- WHAT THIS TASK INVOLVES -
Each record below should be printed exactly as it was written.

- DATASET RECORDS -
Segment Open

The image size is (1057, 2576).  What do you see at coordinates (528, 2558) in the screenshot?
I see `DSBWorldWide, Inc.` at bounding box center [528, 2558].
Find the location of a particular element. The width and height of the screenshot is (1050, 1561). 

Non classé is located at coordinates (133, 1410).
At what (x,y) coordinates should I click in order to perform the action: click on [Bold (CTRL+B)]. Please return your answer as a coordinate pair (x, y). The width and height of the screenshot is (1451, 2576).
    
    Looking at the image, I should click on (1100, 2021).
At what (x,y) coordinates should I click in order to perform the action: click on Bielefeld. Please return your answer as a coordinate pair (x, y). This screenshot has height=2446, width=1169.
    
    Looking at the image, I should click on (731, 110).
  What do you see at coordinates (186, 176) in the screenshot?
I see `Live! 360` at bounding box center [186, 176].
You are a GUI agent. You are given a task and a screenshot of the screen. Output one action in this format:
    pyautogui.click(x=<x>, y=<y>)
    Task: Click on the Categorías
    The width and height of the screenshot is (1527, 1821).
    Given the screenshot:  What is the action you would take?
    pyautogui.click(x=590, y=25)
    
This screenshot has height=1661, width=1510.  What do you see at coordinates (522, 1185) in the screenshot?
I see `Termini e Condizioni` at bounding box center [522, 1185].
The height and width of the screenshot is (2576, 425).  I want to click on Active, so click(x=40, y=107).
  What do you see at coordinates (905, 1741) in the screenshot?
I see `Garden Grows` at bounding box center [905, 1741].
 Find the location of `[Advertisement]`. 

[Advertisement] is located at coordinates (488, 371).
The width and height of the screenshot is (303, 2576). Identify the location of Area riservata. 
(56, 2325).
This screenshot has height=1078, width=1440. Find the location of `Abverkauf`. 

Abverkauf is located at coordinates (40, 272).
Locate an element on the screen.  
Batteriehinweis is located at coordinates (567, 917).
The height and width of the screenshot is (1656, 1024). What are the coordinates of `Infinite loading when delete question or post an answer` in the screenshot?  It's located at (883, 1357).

Segment Closed

- YOUR SOLUTION -
The image size is (1057, 2576).  What do you see at coordinates (528, 2558) in the screenshot?
I see `DSBWorldWide, Inc.` at bounding box center [528, 2558].
Find the location of a particular element. The width and height of the screenshot is (1050, 1561). 

Non classé is located at coordinates (133, 1410).
At what (x,y) coordinates should I click in order to perform the action: click on [Bold (CTRL+B)]. Please return your answer as a coordinate pair (x, y). The width and height of the screenshot is (1451, 2576).
    
    Looking at the image, I should click on (1100, 2021).
At what (x,y) coordinates should I click in order to perform the action: click on Bielefeld. Please return your answer as a coordinate pair (x, y). This screenshot has height=2446, width=1169.
    
    Looking at the image, I should click on (731, 110).
  What do you see at coordinates (186, 176) in the screenshot?
I see `Live! 360` at bounding box center [186, 176].
You are a GUI agent. You are given a task and a screenshot of the screen. Output one action in this format:
    pyautogui.click(x=<x>, y=<y>)
    Task: Click on the Categorías
    The width and height of the screenshot is (1527, 1821).
    Given the screenshot:  What is the action you would take?
    pyautogui.click(x=590, y=25)
    
This screenshot has height=1661, width=1510.  What do you see at coordinates (522, 1185) in the screenshot?
I see `Termini e Condizioni` at bounding box center [522, 1185].
The height and width of the screenshot is (2576, 425).  I want to click on Active, so click(x=40, y=107).
  What do you see at coordinates (905, 1741) in the screenshot?
I see `Garden Grows` at bounding box center [905, 1741].
 Find the location of `[Advertisement]`. 

[Advertisement] is located at coordinates (488, 371).
The width and height of the screenshot is (303, 2576). Identify the location of Area riservata. 
(56, 2325).
This screenshot has height=1078, width=1440. Find the location of `Abverkauf`. 

Abverkauf is located at coordinates (40, 272).
Locate an element on the screen.  
Batteriehinweis is located at coordinates (567, 917).
The height and width of the screenshot is (1656, 1024). What are the coordinates of `Infinite loading when delete question or post an answer` in the screenshot?  It's located at (883, 1357).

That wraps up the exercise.